Skip site navigation (1)Skip section navigation (2)
Date:      Wed, 4 Apr 2012 20:28:53 +0200
From:      Svatopluk Kraus <onwahe@gmail.com>
To:        Adrian Chadd <adrian@freebsd.org>
Cc:        Konstantin Belousov <kostikbel@gmail.com>, hackers@freebsd.org
Subject:   Re: [vfs] buf_daemon() slows down write() severely on low-speed CPU
Message-ID:  <CAFHCsPU9N5GkWJ6D2s2BsgDAygnFVAzgJNVJzNy=YjMG1HMw2g@mail.gmail.com>
In-Reply-To: <CAJ-VmokHguLUUAhiwS9xkFRMBiiWbUrYRmDDp_PMTXFj3NR4hw@mail.gmail.com>
References:  <CAFHCsPVqNCYj-obQqS4iyKR-xK0AaRJU_6KX=fccEK4U8NaktQ@mail.gmail.com> <20120312181921.GF75778@deviant.kiev.zoral.com.ua> <CAFHCsPWZD065A0su_LJn8Q4RW1pft_DobbsgSph1NNZ=mNXYYw@mail.gmail.com> <20120315112959.GP75778@deviant.kiev.zoral.com.ua> <CAFHCsPXZ7MmaVpfN0H%2BaY5ubvY3L_guN2ugUOZ-wEnhKuJV=tw@mail.gmail.com> <CAJ-VmokHguLUUAhiwS9xkFRMBiiWbUrYRmDDp_PMTXFj3NR4hw@mail.gmail.com>

next in thread | previous in thread | raw e-mail | index | archive | help
On Wed, Mar 21, 2012 at 5:55 AM, Adrian Chadd <adrian@freebsd.org> wrote:
> Hi,
>
> I'm interested in this, primarily because I'm tinkering with file
> storage stuff on my little (most wifi targetted) embedded MIPS
> platforms.
>
> So what's the story here? How can I reproduce your issue and do some
> of my own profiling/investigation?
>
>
> Adrian

Hi,

your interest has made me to do more solid/comparable investigation on
my embedded ELAN486 platform. With more test results, I made full
tracing of related VFS, filesystem, and disk function calls. It took
some time to understand what about the issue really is.

My test case:
Single file copy (no O_FSYNC). It means that no other filesystem
operation is served. The file size must be big enough according to
hidirtybuffers value. Other processes on machine, where the test was
run, almost were inactive. The real copy time was profiled. In all
tests, a machine was booted, a file was copied, file was removed, the
machine was rebooted. Thus, the the file was copied into same disk
layout.

The motivation is that my embedded machines don't do any writing to a
disk mostly. Only during software update, a single process is writing
to a disk (file by file). It doesn't need to be a problem at all, but
an update must be successful even under full cpu load. So, the writing
should be tuned up greatly to not affect other processes too much and
to finish in finite time.

On my embedded ELAN486 machines, a flash memory is used as a disk. It
means that a reading is very fast, but a writing is slow. Further, a
flash memory is divided into sectors and only complete sector can be
erased at once. A sector erasure is very time expensive action.
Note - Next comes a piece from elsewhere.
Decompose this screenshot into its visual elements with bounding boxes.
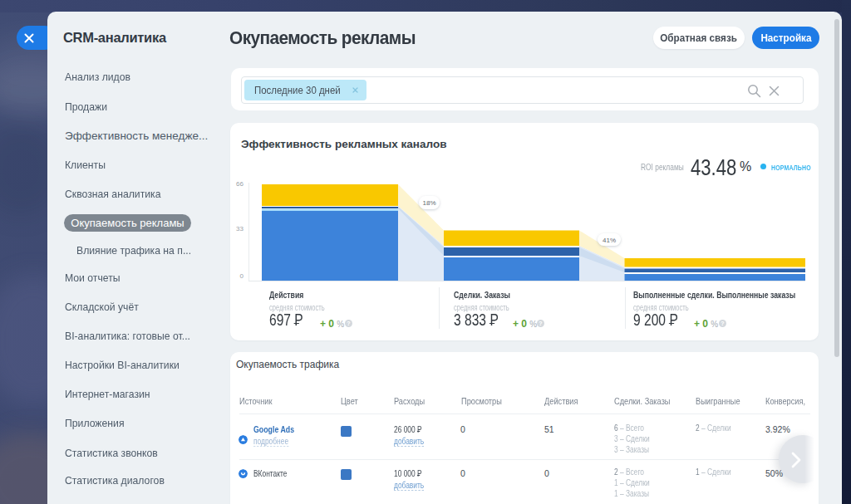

When I tried to tune up VFS by various parameters changing, I found
out that real copy time depends on two things. Both of them are a
subject of bufdaemon. Namely, its feature to try to work harder, if
its buffers flushing mission is failing. It's not suprise that the
best copy times were achived when bufdaemon was excluded from buffers
flushing at all (by VFS parameters setting).

This bufdaemon feature brings along (with respect to the real copy time):
1. bufdaemon runtime itself,
2. very frequent filesystem buffers flushing.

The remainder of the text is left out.